Supusimos que si una fiesta de matrimonio tiene tanto ceremonial, ¿por qué no iba a tenerlo una de divorcio en que los dos cónyuges siguen siendo buenos amigos? Así que optamos por ponerle todo el julepe. Basados en el principio de que “las cosas se deshacen como se hacen”, mandamos una invitación timbrada en la que aparecían los nombres de nuestros progenitores, aunque los pobres, acá en Colombia, poco o nada sabían de todo esto. En la esquela se leía que Fulanito y Fulanita “tienen el (dis)gusto de participar a ustedes el divorcio de sus hijos...”.

Mucha gente pensó que era una mamadera de gallo. Pero no. Organizamos la fiesta en el taller de Víctor. Era un dúplex en Saint-Denis, equidistante de la catedral donde están enterrados los reyes de Francia y de la sede del periódico comunista L’Humanité.

Invitamos a nuestros amigos, con derecho a llevar un colado por cabeza. La fiesta fue un éxito: llegó la colonia colombiana de París en pleno, más de 100 personas. Dicen que Totó la Momposina terminó rapidito una presentación para no perderse la parranda. Muchos aportaron casetes, otros desempolvaron sus discos, y la música de salsa, vallenatos y boleros no paró de sonar, mientras corrían el vino y el aguardiente. Fue una señora rumba, mucho más animada que la de matrimonio.


A las 2:00 de la madrugada estábamos en pleno baile cuando timbraron en la puerta. Era la policía para pedirnos que bajáramos el volumen porque los vecinos se estaban quejando. Durante un ratico nos portamos como europeos, pero entonces Totó empezó a cantar bajito a capela y, como era de esperarse, la fiesta se volvió a prender. Dos horas después regresaron los policías. Eran tres, uno de ellos de Martinica, departamento francés en el Caribe.

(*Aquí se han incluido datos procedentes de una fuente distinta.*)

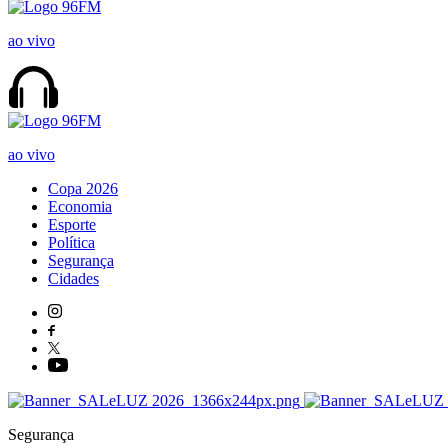
ao vivo
ao vivo
Copa 2026
Economia
Esporte
Política
Segurança
Cidades
Segurança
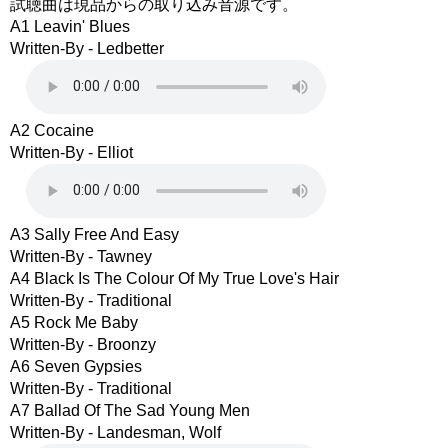
試聴曲は現品からの取り込み音源です。
A1 Leavin' Blues
Written-By - Ledbetter
A2 Cocaine
Written-By - Elliot
A3 Sally Free And Easy
Written-By - Tawney
A4 Black Is The Colour Of My True Love's Hair
Written-By - Traditional
A5 Rock Me Baby
Written-By - Broonzy
A6 Seven Gypsies
Written-By - Traditional
A7 Ballad Of The Sad Young Men
Written-By - Landesman, Wolf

Les explicamos de qué se trataba y los invitamos a pasar. Alexandra Pineda, de quien Gabo dijo que era la periodista más linda de Colombia, les ofreció vino. El policía de Martinica se sintió como en su casa con la música tropical, de modo que él se quedó y convenció a uno de sus compañeros de que también lo hiciera, mientras que el tercero salió a patrullar. Ya con la protección y la participación de las autoridades, la rumba continuó hasta que salió el sol.
 
Por la mañana nos fuimos unos pocos —entre ellos los recién divorciados— a desenguayabar en Saint-Germain-des-Prés con café y croissants.

Nos pudimos separar tan civilizadamente porque no teníamos hijos, rencores ni plata que repartir. El acta de separación de bienes en el consulado fue un invento de derecho-ficción, porque no teníamos nada. Después, cada uno siguió su camino, aunque continuamos siendo grandes amigos. De vez en cuando nos vemos y celebramos por igual el matrimonio y el divorcio.


En cuanto a los amigos, a menudo añoran aquella rumba y se han comprometido a celebrar en París dentro de unos meses los 30 años del suceso. Algunos ya regresaron a Colombia y otros se separaron de sus parejas de entonces. Pero ninguno ha tenido el buen gusto de atravesar la puerta del divorcio con invitaciones timbradas y foforro a todo dar —con policía incluida—, como nosotros.